If you plan to build something similar, these are useful rules I followed:

  • Keep full text alongside chunks. Store the extracted Markdown separately from embeddings so read operations can return entire documents when needed.
  • Preserve folder metadata in the DB. Keep folder_id and parent_id columns and use recursive CTEs for tree traversal. Enforce depth and item caps in queries.
  • RLS is your friend. Use row-level security in Supabase (or similar) to ensure users only access what they own or what’s shared.
  • Automate metadata tagging where possible. If you can infer client, quarter, version automatically, do it. Manual tags work, but automation scales better.
  • Pre-process files on ingestion. Use OCR for scanned PDFs, extract Word/XLSX content to Markdown, and generate embeddings at ingest time.
  • Provide clear UI feedback. Show upload status, duplicate detections, and folder share state so users aren’t surprised by silent failures.
  • Limit exploration breadth. Always set a maximum tree depth and a maximum number of items returned by list/tree tools.

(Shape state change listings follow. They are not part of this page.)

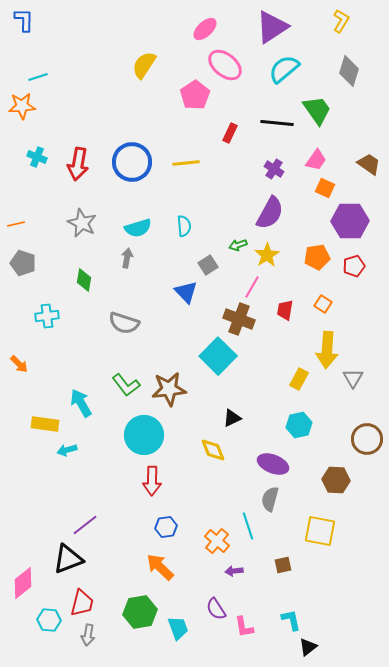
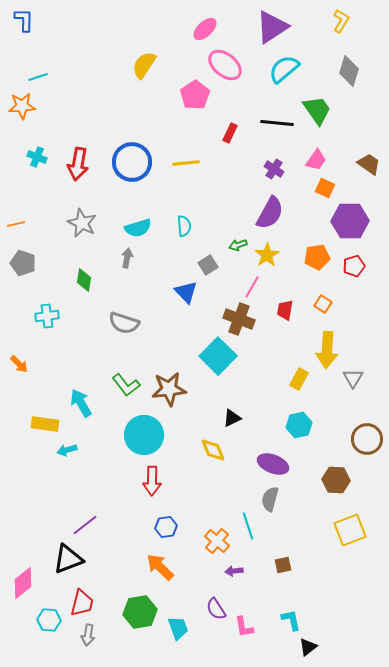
yellow square at (320, 531): moved 30 px right, 1 px up; rotated 32 degrees counterclockwise
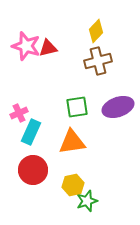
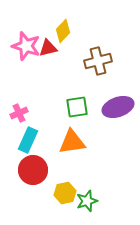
yellow diamond: moved 33 px left
cyan rectangle: moved 3 px left, 8 px down
yellow hexagon: moved 8 px left, 8 px down
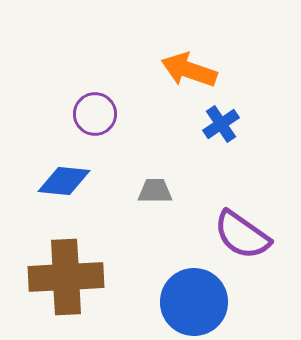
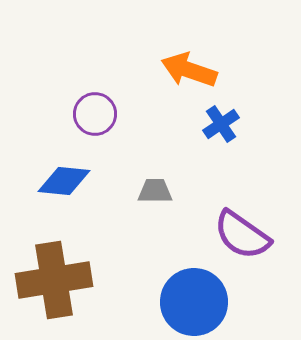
brown cross: moved 12 px left, 3 px down; rotated 6 degrees counterclockwise
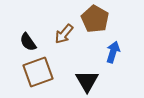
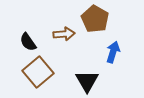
brown arrow: rotated 135 degrees counterclockwise
brown square: rotated 20 degrees counterclockwise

Lessons learned about spec-driven agent development

The planning scaffolding kept the project focused. A structured process helps spot design questions early: Should grep search across everything or inside a path? How should read work with line ranges? Answering those up front saved time later.

On the flip side, too much planning can slow momentum. The GSD framework generated many useful documents, but it sometimes felt heavy when features were small. I found a middle path: spend time clarifying the high-risk design choices and then iterate quickly on implementation with frequent verification.

Another key insight: don’t skip observability. Tracing nested agent and tool calls turned out to be the fastest way to debug agent behavior and fix permission issues, like ensuring the agent respects user-scoped folders.

How this improves retrieval quality

The combined system gives you three retrieval modes:

  • Semantic search for broad conceptual queries and when exact wording is unknown.
  • Exploration for structured, versioned, or templated content where folder position and naming matter.
  • Hybrid where the agent uses both to cross-check results and assemble high-confidence answers.

When both modes are available, the agent can follow a pattern like:

  1. Run a fast semantic search for candidates.
  2. If results are ambiguous, run glob/grep in likely folders for more precise candidates.
  3. Read whole documents or sections as needed to produce the final answer.

What’s now in place

After these phases I have a working agentic RAG app that includes:

  • A document management system with nested folders and drag-and-drop uploads
  • Shared and private folder semantics with clear UI indicators and ownership rules
  • Search tools: semantic search for embeddings, plus glob and grep for structure- and pattern-based retrieval
  • Read/view tools that return full Markdown or specific line ranges
  • An explorer subagent that orchestrates complex research tasks and can call a document-analysis subagent for deep inspection
  • Full tracing of LLM, tool, and subagent calls so I can debug and optimize behavior
Knowledgebase screenshot with a highlighted document card labeled 'onboarding-checklist.txt', left folder tree, filter controls and presenter overlay.

The agent now chooses retrieval strategies dynamically and supports multi-user isolation out of the box. It can run air-gapped using a self-hosted Supabase instance and local LLMs when required.